= Beginning of Section =
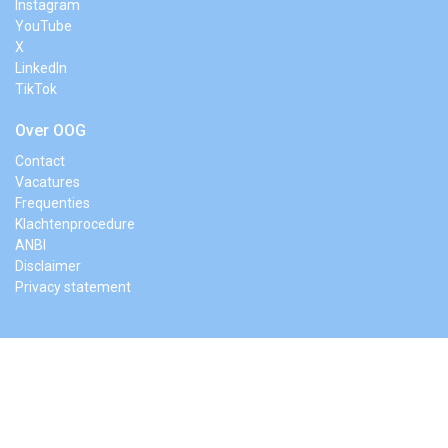
Instagram
YouTube
X
LinkedIn
TikTok
Over OOG
Contact
Vacatures
Frequenties
Klachtenprocedure
ANBI
Disclaimer
Privacy statement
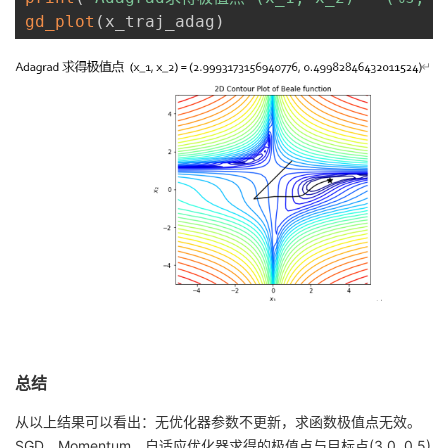
gd_plot
(
x_traj_adag
)
总结
从以上结果可以看出：无优化器参数不更新，求函数极值点无效。
SGD、Momentum、自适应优化器求得的极值点与目标点(3.0, 0.5)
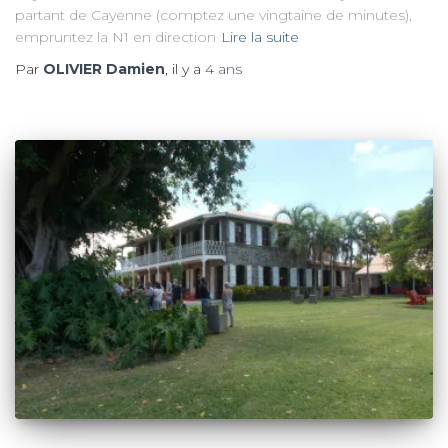
partant de Cayenne (comptez une vingtaine de minutes),
empruntez la N1 en direction
Lire la suite
Par
OLIVIER Damien
, il y a
4 ans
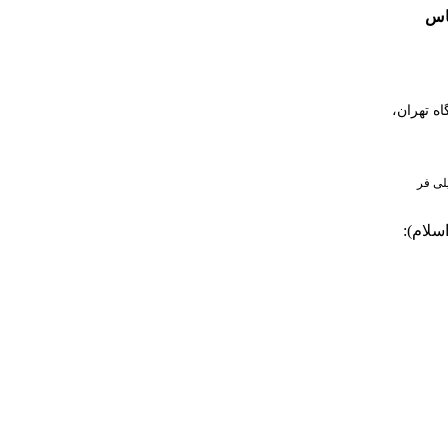
ماس
ه تهران،
سلام):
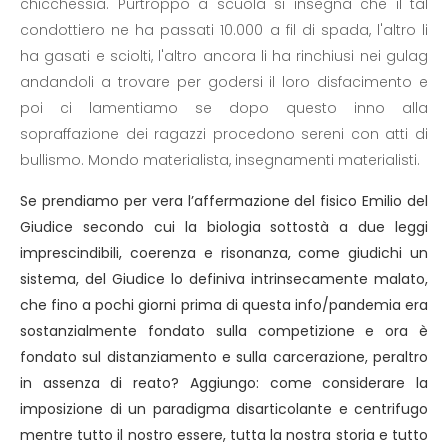
chicchessia. Purtroppo a scuola si insegna che il tal
condottiero ne ha passati 10.000 a fil di spada, l'altro li
ha gasati e sciolti, l'altro ancora li ha rinchiusi nei gulag
andandoli a trovare per godersi il loro disfacimento e
poi ci lamentiamo se dopo questo inno alla
sopraffazione dei ragazzi procedono sereni con atti di
bullismo. Mondo materialista, insegnamenti materialisti.
Se prendiamo per vera l’affermazione del fisico Emilio del
Giudice secondo cui la biologia sottostà a due leggi
imprescindibili, coerenza e risonanza, come giudichi un
sistema, del Giudice lo definiva intrinsecamente malato,
che fino a pochi giorni prima di questa info/pandemia era
sostanzialmente fondato sulla competizione e ora è
fondato sul distanziamento e sulla carcerazione, peraltro
in assenza di reato? Aggiungo: come considerare la
imposizione di un paradigma disarticolante e centrifugo
mentre tutto il nostro essere, tutta la nostra storia e tutto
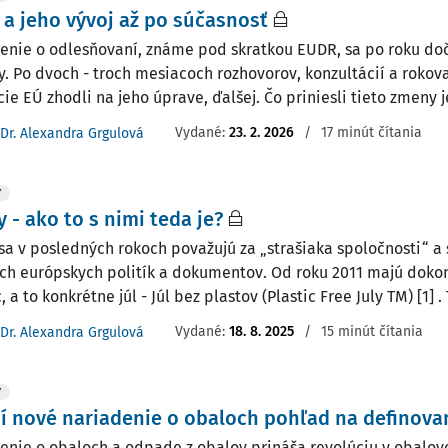
a jeho vývoj až po súčasnosť
enie o odlesňovaní, známe pod skratkou EUDR, sa po roku dočk
. Po dvoch - troch mesiacoch rozhovorov, konzultácií a rokova
cie EÚ zhodli na jeho úprave, ďalšej. Čo priniesli tieto zmeny j
Vydané:
23. 2. 2026
/
17 minút čítania
Dr. Alexandra Grgulová
Y
y - ako to s nimi teda je?
 sa v posledných rokoch považujú za „strašiaka spoločnosti“ a 
h európskych politík a dokumentov. Od roku 2011 majú dokonc
 a to konkrétne júl - Júl bez plastov (Plastic Free July TM) [1] . 
Vydané:
18. 8. 2025
/
15 minút čítania
Dr. Alexandra Grgulová
Y
 nové nariadenie o obaloch pohľad na definova
enie o obaloch a odpade z obalov prináša revolúciu v obalov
= End of Section =
> Your instructions
Report each line of the material in which the string "fondato" occurs.

> Solution
sostanzialmente fondato sulla competizione e ora è
fondato sul distanziamento e sulla carcerazione, peraltro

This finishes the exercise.